▶ **Data excerpts**:
◇ ◇ ◇ ◇ ◇ ◇ ◇

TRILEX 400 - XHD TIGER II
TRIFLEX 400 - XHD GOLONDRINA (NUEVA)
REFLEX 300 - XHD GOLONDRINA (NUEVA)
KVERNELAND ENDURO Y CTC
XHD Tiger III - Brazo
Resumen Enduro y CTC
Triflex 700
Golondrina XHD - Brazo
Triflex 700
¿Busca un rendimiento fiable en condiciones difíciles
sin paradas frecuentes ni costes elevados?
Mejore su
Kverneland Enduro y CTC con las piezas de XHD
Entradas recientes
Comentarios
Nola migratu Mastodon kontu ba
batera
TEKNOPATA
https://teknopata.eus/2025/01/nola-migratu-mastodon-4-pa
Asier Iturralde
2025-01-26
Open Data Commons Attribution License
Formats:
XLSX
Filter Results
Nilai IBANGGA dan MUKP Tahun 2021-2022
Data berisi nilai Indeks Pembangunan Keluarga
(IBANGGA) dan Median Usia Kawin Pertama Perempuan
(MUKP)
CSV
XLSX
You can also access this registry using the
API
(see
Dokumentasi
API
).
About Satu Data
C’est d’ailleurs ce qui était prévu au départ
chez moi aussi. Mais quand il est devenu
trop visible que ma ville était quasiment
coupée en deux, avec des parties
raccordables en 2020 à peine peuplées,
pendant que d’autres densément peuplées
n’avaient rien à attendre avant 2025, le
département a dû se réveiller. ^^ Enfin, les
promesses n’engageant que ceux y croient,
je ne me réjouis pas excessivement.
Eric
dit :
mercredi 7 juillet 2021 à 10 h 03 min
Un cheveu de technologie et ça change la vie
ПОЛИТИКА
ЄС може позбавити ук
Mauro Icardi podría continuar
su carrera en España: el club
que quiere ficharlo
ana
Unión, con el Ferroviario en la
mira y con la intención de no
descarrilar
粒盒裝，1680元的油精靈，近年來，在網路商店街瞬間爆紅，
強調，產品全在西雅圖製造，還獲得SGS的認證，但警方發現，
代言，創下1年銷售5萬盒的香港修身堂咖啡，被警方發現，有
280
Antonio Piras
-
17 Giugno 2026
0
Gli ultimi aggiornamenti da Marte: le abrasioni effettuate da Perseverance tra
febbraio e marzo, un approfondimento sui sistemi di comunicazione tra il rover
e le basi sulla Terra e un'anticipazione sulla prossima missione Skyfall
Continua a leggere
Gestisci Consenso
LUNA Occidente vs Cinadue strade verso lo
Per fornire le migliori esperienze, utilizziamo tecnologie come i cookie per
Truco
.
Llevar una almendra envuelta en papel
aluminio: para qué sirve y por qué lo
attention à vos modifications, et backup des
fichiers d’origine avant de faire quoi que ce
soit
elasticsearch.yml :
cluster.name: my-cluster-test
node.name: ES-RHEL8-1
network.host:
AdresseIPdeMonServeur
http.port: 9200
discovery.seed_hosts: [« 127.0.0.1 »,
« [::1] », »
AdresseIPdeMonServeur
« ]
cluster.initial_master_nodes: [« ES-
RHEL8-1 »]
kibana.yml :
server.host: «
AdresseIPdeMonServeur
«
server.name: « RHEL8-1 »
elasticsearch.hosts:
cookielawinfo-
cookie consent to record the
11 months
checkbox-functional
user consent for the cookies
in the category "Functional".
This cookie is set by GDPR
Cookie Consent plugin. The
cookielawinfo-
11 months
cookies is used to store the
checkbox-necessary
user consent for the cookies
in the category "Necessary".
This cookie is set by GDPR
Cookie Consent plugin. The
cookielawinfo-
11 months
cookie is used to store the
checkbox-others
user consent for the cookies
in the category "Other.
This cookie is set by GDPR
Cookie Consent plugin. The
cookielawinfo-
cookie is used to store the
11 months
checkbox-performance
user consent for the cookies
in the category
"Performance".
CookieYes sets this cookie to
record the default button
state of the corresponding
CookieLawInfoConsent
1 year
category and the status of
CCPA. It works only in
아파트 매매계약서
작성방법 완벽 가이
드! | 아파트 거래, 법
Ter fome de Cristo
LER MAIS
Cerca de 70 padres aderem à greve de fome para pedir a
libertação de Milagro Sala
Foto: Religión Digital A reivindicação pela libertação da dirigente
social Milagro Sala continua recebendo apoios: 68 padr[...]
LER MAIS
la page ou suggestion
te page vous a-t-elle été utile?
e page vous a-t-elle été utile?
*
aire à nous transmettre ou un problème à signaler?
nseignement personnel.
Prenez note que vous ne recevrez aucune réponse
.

◇ ◇ ◇ ◇ ◇ ◇ ◇

▶ **How to complete this task**:
From the data, work out how many lines include the word "Sala"; the reply is that number and nothing else.

▶ **Your response**:
2